Extracted data entries:
◆ ◆ ◆ ◆

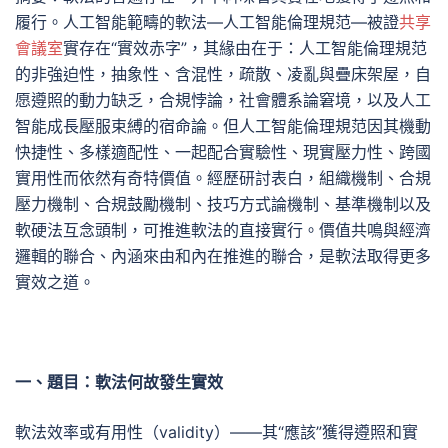
履行。人工智能範疇的軟法—人工智能倫理規范—被證
共享
會議室
實存在“實效赤字”，其緣由在于：人工智能倫理規范
的非強迫性，抽象性、含混性，疏散、凌亂與疊床架屋，自
愿遵照的動力缺乏，合規悖論，社會體系論窘境，以及人工
智能成長壓服束縛的宿命論。但人工智能倫理規范因其機動
快捷性、多樣適配性、一起配合實驗性、現實壓力性、跨國
實用性而依然有奇特價值。經歷研討表白，組織機制、合規
壓力機制、合規鼓勵機制、技巧方式論機制、基準機制以及
軟硬法互念頭制，可推進軟法的直接實行。價值共鳴與經濟
邏輯的聯合、內涵來由和內在推進的聯合，是軟法取得更多
實效之道。
一、題目：軟法何故發生實效
軟法效率或有用性（validity）——其“應該”獲得遵照和實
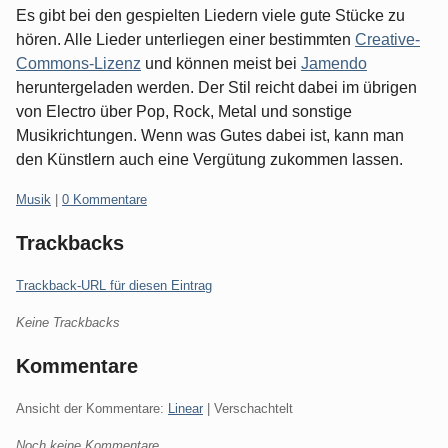
Es gibt bei den gespielten Liedern viele gute Stücke zu
hören. Alle Lieder unterliegen einer bestimmten
Creative-
Commons-Lizenz
und können meist bei
Jamendo
heruntergeladen werden. Der Stil reicht dabei im übrigen
von Electro über Pop, Rock, Metal und sonstige
Musikrichtungen. Wenn was Gutes dabei ist, kann man
den Künstlern auch eine Vergütung zukommen lassen.
Kategorien:
Musik
|
0 Kommentare
Trackbacks
Trackback-URL für diesen Eintrag
Keine Trackbacks
Kommentare
Ansicht der Kommentare:
Linear
| Verschachtelt
Noch keine Kommentare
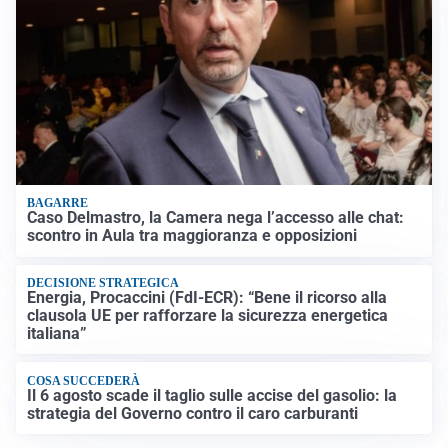
BAGARRE
Caso Delmastro, la Camera nega l’accesso alle chat:
scontro in Aula tra maggioranza e opposizioni
DECISIONE STRATEGICA
Energia, Procaccini (FdI-ECR): “Bene il ricorso alla
clausola UE per rafforzare la sicurezza energetica
italiana”
COSA SUCCEDERÀ
Il 6 agosto scade il taglio sulle accise del gasolio: la
strategia del Governo contro il caro carburanti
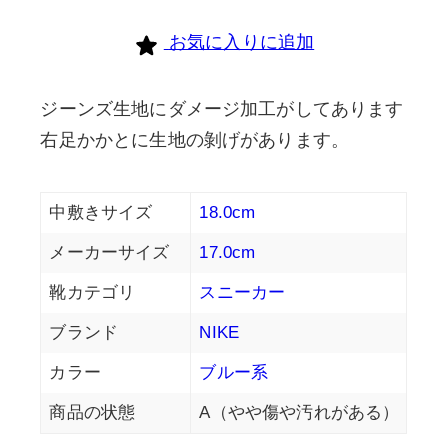
お気に入りに追加
ジーンズ生地にダメージ加工がしてあります
右足かかとに生地の剝げがあります。
中敷きサイズ
18.0cm
メーカーサイズ
17.0cm
靴カテゴリ
スニーカー
ブランド
NIKE
カラー
ブルー系
商品の状態
A（やや傷や汚れがある）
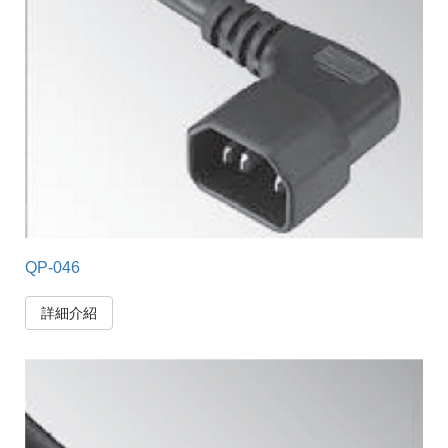
QP-046
詳細介紹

◆ ◆ ◆ ◆

EXERCISE INSTRUCTIONS
Which lines of the data contain the word "Kommentare"? Copy each one.

SOLUTION FOR THIS EXERCISE
0 Kommentare
Kommentare
Ansicht der Kommentare:
Noch keine Kommentare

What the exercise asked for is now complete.